_AVAILABLE DATA_
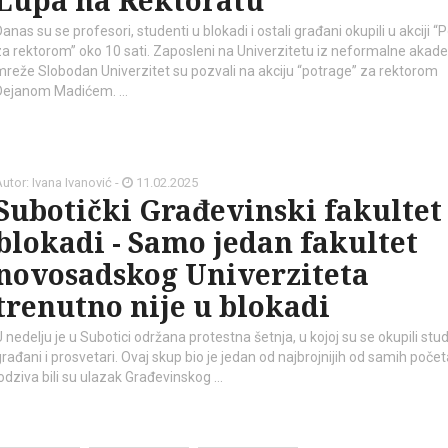
Lupa na Rektoratu
anas su se profesori, studenti u blokadi i ostali građani okupili u akciji “
za rektorom” oko 10 sati. Zaposleni na Univerzitetu iz neformalne aka
mreže Slobodan Univerzitet su pozvali na akciju “potrage” za rektorom
Dejanom Madićem. …
utor: Ivana Ivanović -
11.02.2025
Subotički Građevinski fakultet
blokadi - Samo jedan fakultet
novosadskog Univerziteta
trenutno nije u blokadi
 nedelju je u Subotici održana protestna šetnja, u kojoj su se okupili stud
građani i prosvetari. Ovaj skup bio je jedan od najbrojnijih od samih poče
 odziva bili su ulazak Građevinskog …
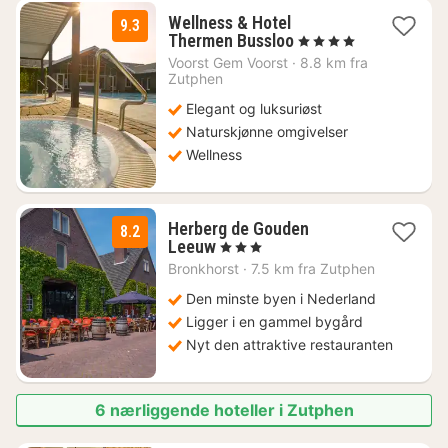
Wellness & Hotel
9.3
1
Thermen Bussloo
, 4 Stjerner
natt
Voorst Gem Voorst
·
8.8 km fra
fra
Zutphen
5940
Elegant og luksuriøst
kr.
Naturskjønne omgivelser
Wellness
Herberg de Gouden
8.2
1
Leeuw
, 3 Stjerner
natt
Bronkhorst
·
7.5 km fra Zutphen
fra
1504
Den minste byen i Nederland
kr.
Ligger i en gammel bygård
Nyt den attraktive restauranten
6 nærliggende hoteller i Zutphen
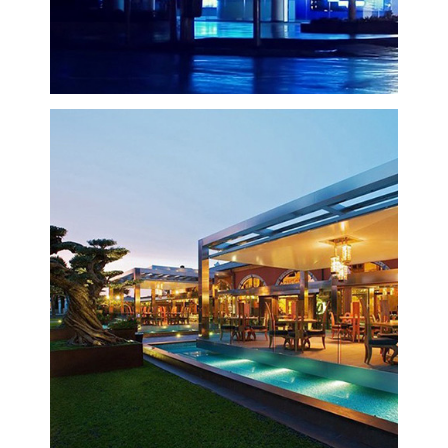
VISUALIZZA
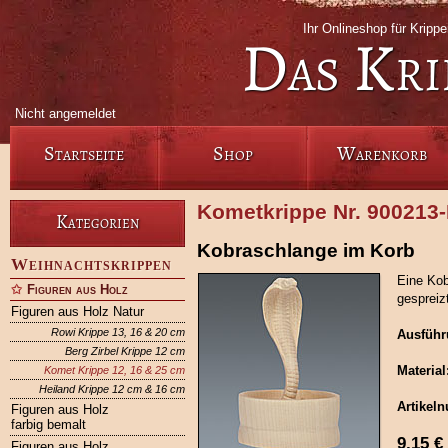
Ihr Onlineshop für Krip
Das Kri
Nicht angemeldet
Startseite
Shop
Warenkorb
Kometkrippe Nr. 900213
Kategorien
Kobraschlange im Korb
Weihnachtskrippen
Eine Kob
Figuren aus Holz
gespreiz
Figuren aus Holz Natur
Rowi Krippe 13, 16 & 20 cm
Ausführ
Berg Zirbel Krippe 12 cm
Material
Komet Krippe 12, 16 & 25 cm
Heiland Krippe 12 cm & 16 cm
Artikel
Figuren aus Holz
farbig bemalt
9,15
€
Figuren aus Holz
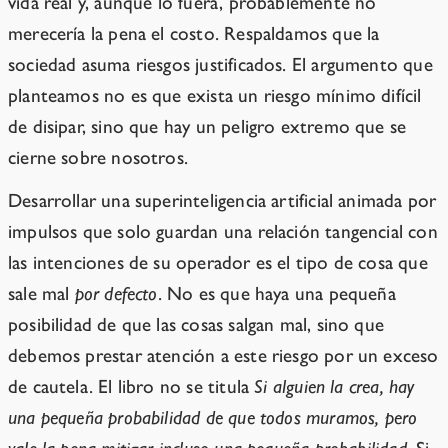
vida real y, aunque lo fuera, probablemente no
merecería la pena el costo. Respaldamos que la
sociedad asuma riesgos justificados. El argumento que
planteamos no es que exista un riesgo mínimo difícil
de disipar, sino que hay un peligro extremo que se
cierne sobre nosotros.
Desarrollar una superinteligencia artificial animada por
impulsos que solo guardan una relación tangencial con
las intenciones de su operador es el tipo de cosa que
sale mal
por defecto
. No es que haya una pequeña
posibilidad de que las cosas salgan mal, sino que
debemos prestar atención a este riesgo por un exceso
de cautela. El libro no se titula
Si alguien la crea, hay
una pequeña probabilidad de que todos muramos, pero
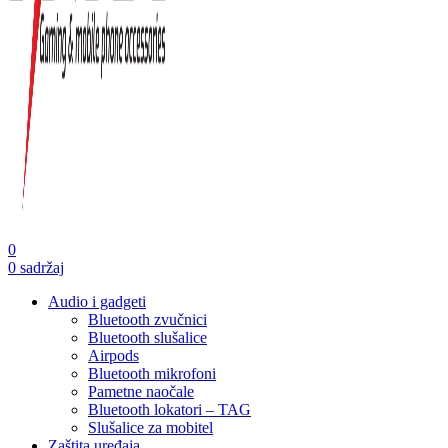
0
0
sadržaj
Audio i gadgeti
Bluetooth zvučnici
Bluetooth slušalice
Airpods
Bluetooth mikrofoni
Pametne naočale
Bluetooth lokatori – TAG
Slušalice za mobitel
Zaštita uređaja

_ASSIGNED TASK_
Reproduce the full listing above verbatim, with no pictures included.

_SOLUTION_
Lupa na Rektoratu
anas su se profesori, studenti u blokadi i ostali građani okupili u akciji “
za rektorom” oko 10 sati. Zaposleni na Univerzitetu iz neformalne aka
mreže Slobodan Univerzitet su pozvali na akciju “potrage” za rektorom
Dejanom Madićem. …
utor: Ivana Ivanović -
11.02.2025
Subotički Građevinski fakultet
blokadi - Samo jedan fakultet
novosadskog Univerziteta
trenutno nije u blokadi
 nedelju je u Subotici održana protestna šetnja, u kojoj su se okupili stud
građani i prosvetari. Ovaj skup bio je jedan od najbrojnijih od samih poče
 odziva bili su ulazak Građevinskog …
Wellness & Hotel
9.3
1
Thermen Bussloo
, 4 Stjerner
natt
Voorst Gem Voorst
·
8.8 km fra
fra
Zutphen
5940
Elegant og luksuriøst
kr.
Naturskjønne omgivelser
Wellness
Herberg de Gouden
8.2
1
Leeuw
, 3 Stjerner
natt
Bronkhorst
·
7.5 km fra Zutphen
fra
1504
Den minste byen i Nederland
kr.
Ligger i en gammel bygård
Nyt den attraktive restauranten
6 nærliggende hoteller i Zutphen
VISUALIZZA
Ihr Onlineshop für Krip
Das Kri
Nicht angemeldet
Startseite
Shop
Warenkorb
Kometkrippe Nr. 900213
Kategorien
Kobraschlange im Korb
Weihnachtskrippen
Eine Kob
Figuren aus Holz
gespreiz
Figuren aus Holz Natur
Rowi Krippe 13, 16 & 20 cm
Ausführ
Berg Zirbel Krippe 12 cm
Material
Komet Krippe 12, 16 & 25 cm
Heiland Krippe 12 cm & 16 cm
Artikel
Figuren aus Holz
farbig bemalt
9,15
€
Figuren aus Holz
vida real y, aunque lo fuera, probablemente no
merecería la pena el costo. Respaldamos que la
sociedad asuma riesgos justificados. El argumento que
planteamos no es que exista un riesgo mínimo difícil
de disipar, sino que hay un peligro extremo que se
cierne sobre nosotros.
Desarrollar una superinteligencia artificial animada por
impulsos que solo guardan una relación tangencial con
las intenciones de su operador es el tipo de cosa que
sale mal
por defecto
. No es que haya una pequeña
posibilidad de que las cosas salgan mal, sino que
debemos prestar atención a este riesgo por un exceso
de cautela. El libro no se titula
Si alguien la crea, hay
una pequeña probabilidad de que todos muramos, pero
0
0
sadržaj
Audio i gadgeti
Bluetooth zvučnici
Bluetooth slušalice
Airpods
Bluetooth mikrofoni
Pametne naočale
Bluetooth lokatori – TAG
Slušalice za mobitel
Zaštita uređaja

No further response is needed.